-- Dataset content follows --
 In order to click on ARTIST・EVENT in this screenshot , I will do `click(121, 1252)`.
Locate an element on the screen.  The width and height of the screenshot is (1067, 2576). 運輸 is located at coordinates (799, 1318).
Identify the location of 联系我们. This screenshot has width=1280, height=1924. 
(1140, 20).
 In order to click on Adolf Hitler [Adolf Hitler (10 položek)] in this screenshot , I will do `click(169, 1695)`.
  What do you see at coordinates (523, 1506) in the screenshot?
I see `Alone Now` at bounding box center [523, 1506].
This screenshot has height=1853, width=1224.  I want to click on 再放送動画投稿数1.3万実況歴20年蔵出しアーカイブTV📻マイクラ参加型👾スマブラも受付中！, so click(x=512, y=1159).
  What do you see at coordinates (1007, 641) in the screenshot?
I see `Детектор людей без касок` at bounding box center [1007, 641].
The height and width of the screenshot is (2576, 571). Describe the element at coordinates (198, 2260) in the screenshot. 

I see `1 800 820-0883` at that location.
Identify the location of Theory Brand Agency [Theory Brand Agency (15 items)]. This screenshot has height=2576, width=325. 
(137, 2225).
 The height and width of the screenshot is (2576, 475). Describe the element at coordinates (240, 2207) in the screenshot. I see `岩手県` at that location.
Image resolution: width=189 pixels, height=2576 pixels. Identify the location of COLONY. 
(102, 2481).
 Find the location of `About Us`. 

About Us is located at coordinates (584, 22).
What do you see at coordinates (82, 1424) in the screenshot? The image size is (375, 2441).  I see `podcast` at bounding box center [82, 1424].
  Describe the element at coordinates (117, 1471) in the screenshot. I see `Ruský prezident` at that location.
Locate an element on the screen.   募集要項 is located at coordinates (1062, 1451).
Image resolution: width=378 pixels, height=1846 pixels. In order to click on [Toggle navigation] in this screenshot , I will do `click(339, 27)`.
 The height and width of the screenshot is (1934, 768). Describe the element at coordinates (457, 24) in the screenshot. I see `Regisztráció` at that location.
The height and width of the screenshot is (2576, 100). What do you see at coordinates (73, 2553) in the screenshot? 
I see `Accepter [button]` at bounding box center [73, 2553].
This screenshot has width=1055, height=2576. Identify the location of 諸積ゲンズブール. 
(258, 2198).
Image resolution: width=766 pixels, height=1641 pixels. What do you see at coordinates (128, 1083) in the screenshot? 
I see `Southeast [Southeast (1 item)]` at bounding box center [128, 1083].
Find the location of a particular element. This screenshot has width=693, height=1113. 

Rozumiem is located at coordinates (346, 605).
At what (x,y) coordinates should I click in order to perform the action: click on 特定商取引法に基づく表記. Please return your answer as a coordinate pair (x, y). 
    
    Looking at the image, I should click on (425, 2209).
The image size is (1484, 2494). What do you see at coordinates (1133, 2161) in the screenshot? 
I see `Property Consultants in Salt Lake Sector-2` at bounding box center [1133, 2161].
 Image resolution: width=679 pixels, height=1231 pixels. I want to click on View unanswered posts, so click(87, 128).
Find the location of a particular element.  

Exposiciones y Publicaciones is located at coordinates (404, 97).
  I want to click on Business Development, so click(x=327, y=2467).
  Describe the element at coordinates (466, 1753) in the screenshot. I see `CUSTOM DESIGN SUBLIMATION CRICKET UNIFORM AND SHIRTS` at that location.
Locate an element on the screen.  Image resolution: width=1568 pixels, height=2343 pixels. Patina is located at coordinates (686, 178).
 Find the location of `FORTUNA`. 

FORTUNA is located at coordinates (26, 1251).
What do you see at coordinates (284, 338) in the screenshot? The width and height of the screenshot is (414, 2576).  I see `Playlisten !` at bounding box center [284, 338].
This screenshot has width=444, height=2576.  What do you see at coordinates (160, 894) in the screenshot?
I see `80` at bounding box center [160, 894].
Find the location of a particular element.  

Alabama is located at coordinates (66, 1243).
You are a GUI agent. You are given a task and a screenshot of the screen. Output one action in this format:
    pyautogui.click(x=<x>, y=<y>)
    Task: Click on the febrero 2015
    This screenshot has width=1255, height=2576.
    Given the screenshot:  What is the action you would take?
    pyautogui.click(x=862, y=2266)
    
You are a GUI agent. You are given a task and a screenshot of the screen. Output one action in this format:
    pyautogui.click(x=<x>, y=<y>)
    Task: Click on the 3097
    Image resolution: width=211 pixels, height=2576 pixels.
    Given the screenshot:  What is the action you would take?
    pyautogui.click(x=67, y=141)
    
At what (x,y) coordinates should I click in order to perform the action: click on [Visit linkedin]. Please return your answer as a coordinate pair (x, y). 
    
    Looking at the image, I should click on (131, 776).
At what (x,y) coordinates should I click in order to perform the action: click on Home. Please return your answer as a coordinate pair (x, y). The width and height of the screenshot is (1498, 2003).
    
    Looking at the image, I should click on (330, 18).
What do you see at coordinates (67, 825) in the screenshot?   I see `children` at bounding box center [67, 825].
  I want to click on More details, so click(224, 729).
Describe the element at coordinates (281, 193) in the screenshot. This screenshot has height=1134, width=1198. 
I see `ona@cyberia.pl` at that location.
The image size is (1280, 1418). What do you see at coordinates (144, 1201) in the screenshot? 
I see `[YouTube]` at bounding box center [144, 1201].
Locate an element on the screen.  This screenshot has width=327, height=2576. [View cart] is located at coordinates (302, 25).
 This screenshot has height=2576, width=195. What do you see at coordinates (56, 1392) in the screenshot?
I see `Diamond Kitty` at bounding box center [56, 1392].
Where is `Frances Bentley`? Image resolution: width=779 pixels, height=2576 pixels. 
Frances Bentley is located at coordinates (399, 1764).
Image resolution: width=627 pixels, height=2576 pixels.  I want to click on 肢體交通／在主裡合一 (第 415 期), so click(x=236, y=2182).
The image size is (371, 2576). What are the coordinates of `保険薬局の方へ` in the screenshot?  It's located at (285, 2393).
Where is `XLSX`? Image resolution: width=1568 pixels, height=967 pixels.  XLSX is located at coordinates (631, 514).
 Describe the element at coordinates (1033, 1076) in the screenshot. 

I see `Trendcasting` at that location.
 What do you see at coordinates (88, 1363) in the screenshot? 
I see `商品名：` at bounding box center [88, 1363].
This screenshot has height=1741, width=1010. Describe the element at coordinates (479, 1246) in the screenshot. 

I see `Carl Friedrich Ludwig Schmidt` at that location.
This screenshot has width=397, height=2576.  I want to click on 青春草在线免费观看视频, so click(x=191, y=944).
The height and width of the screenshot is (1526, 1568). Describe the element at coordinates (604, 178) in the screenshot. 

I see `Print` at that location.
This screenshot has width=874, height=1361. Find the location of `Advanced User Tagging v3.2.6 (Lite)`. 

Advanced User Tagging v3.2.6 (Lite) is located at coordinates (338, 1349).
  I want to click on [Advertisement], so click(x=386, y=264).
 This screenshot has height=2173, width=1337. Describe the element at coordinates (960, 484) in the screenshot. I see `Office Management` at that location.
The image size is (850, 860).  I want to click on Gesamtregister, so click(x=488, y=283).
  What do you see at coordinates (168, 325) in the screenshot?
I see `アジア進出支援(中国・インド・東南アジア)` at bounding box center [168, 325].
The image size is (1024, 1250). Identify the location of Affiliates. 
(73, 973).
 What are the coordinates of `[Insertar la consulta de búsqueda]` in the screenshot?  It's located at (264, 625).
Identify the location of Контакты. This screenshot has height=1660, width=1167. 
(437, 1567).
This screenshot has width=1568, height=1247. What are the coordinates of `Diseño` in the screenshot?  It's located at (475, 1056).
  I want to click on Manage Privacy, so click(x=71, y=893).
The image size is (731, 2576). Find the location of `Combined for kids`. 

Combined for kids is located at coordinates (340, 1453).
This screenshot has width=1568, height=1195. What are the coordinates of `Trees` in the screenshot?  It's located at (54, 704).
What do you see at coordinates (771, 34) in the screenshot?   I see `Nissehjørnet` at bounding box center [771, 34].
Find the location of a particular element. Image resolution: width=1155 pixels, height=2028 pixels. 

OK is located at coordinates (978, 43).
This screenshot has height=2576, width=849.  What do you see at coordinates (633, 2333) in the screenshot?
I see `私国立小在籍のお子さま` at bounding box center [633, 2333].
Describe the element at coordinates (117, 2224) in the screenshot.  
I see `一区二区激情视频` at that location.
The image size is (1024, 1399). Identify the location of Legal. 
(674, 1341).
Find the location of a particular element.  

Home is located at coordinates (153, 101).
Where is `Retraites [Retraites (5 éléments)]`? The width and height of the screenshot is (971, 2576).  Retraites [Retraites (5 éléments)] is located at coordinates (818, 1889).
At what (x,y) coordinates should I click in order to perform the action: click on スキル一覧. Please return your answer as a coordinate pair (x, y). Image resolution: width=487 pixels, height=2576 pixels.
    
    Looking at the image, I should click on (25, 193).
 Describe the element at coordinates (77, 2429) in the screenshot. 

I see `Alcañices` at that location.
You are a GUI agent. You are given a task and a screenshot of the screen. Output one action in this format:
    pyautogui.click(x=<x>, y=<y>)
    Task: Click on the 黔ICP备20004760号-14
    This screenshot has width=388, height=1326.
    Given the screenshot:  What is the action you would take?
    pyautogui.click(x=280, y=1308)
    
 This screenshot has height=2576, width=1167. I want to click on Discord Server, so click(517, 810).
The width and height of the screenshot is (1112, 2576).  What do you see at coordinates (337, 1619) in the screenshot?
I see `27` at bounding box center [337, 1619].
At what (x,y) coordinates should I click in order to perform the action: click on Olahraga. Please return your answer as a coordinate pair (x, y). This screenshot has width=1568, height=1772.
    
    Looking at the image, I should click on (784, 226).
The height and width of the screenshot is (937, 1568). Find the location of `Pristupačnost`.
-- Dataset content concluded --
> [Exercise objective]: Reproduce the records above exactly, starting with the line that contains "This screenshot has width=388, height=1326." and ending with the last line.

> [Exercise solution]:
    This screenshot has width=388, height=1326.
    Given the screenshot:  What is the action you would take?
    pyautogui.click(x=280, y=1308)
    
 This screenshot has height=2576, width=1167. I want to click on Discord Server, so click(517, 810).
The width and height of the screenshot is (1112, 2576).  What do you see at coordinates (337, 1619) in the screenshot?
I see `27` at bounding box center [337, 1619].
At what (x,y) coordinates should I click in order to perform the action: click on Olahraga. Please return your answer as a coordinate pair (x, y). This screenshot has width=1568, height=1772.
    
    Looking at the image, I should click on (784, 226).
The height and width of the screenshot is (937, 1568). Find the location of `Pristupačnost`.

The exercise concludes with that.